Esta cruz de ser demasiado zorra para ser una víctima se nos echa encima con mucha facilidad, también cuando denunciamos, lo que lo hace aún más difícil. Cuando vas a poner una denuncia a la policía por una agresión ocurrida durante la noche en un entorno de ocio te pueden preguntar cosas como qué llevabas puesto o cuánto habías bebido. María cuenta: “Yo estaba borracha, venía de pasar toda la tarde y parte de la noche bebiendo cañas con mis compañeros de trabajo. Uno de ellos, con el que mejor me llevaba, se vino conmigo a casa porque íbamos a ver una peli y a fumarnos unos porros.
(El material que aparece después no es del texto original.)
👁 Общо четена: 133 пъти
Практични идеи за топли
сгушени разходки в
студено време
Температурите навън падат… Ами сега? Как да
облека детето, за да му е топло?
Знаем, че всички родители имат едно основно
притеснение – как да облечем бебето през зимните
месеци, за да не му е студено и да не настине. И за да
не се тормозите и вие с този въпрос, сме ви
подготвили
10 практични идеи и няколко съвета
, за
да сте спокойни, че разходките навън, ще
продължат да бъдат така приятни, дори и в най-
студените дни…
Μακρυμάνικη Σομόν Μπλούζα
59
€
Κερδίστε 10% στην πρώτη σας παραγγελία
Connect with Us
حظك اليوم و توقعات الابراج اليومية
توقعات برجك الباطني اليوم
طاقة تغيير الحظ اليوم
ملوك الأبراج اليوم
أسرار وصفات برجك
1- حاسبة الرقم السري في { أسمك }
Pero él entendió que ir a casa de una compañera a fumar porros y ver una película después de estar de marcha era una invitación a que podía hacer lo que quisiera con mi cuerpo. Claro que iba borracha, y además era verano y en cuanto llegué a casa me quité el sujetador que me estaba matando de calor. Pero, ¿qué más da todo eso? Cuando fui a la policía a denunciar dos días después me preguntaron cuánto había bebido y si llevaba la ropa puesta cuando nos pusimos a ver la película. ¿Es que acaso piensan que se puede justificar lo que me hizo por lo que llevaba o no llevaba puesto o la borrachera que yo llevaba?”.
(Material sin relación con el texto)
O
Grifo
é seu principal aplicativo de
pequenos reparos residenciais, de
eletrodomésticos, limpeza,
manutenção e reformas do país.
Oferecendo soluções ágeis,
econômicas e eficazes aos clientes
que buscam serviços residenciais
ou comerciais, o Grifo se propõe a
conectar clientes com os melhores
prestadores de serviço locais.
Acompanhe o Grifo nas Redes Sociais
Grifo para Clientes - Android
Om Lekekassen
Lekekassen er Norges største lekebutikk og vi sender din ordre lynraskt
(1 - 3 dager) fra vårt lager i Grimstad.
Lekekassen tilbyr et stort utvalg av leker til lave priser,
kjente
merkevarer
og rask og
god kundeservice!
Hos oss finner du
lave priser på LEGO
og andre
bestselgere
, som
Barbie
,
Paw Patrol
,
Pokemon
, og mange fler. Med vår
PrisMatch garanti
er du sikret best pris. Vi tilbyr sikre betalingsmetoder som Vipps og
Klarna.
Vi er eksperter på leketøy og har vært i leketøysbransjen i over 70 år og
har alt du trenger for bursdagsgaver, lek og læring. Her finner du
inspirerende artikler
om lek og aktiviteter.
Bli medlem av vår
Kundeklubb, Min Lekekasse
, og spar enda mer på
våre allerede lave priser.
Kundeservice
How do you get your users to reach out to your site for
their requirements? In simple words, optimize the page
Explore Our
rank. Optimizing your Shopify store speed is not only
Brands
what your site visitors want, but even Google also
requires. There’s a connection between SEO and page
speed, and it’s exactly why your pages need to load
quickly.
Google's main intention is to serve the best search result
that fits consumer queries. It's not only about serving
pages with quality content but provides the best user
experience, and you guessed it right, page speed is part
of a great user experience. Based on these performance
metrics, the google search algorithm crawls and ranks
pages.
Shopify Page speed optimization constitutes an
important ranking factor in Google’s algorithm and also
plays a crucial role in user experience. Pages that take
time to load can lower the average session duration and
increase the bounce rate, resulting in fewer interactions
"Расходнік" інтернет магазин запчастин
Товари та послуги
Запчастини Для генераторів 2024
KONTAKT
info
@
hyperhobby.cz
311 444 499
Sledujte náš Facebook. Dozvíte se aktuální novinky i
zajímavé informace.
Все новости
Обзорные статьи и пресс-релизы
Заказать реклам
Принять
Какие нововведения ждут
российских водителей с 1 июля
Gracias a Dios, también conocido como feminismo, las viciosas de toda la vida vamos entendiendo que el violador no es, necesariamente, un ser oscuro que nos acecha tras las esquinas, que la mayoría de las veces se trata más bien de un monstruo conocido. Gracias al cambio de dirección de los tiempos estamos comenzando a librarnos de la carga de culpa que supone no alcanzar una imagen de pureza, tener una reputación suficientemente perfecta, que nos avale como víctimas de violencia sexual. Entendemos, por fin, que lo que sustenta estas dinámicas perversas no es nuestra ropa, nuestras ganas de disfrutar, de colocarnos o nuestra forma de bailar. Lo que sustenta estas dinámicas es un sistema desigual que quiere privarnos a las personas socializadas como mujeres de disfrutar del espacio público en libertad.

Zorras y mojigatas, es el momento de que todas, de la mano, salgamos del armario de la víctima perfecta.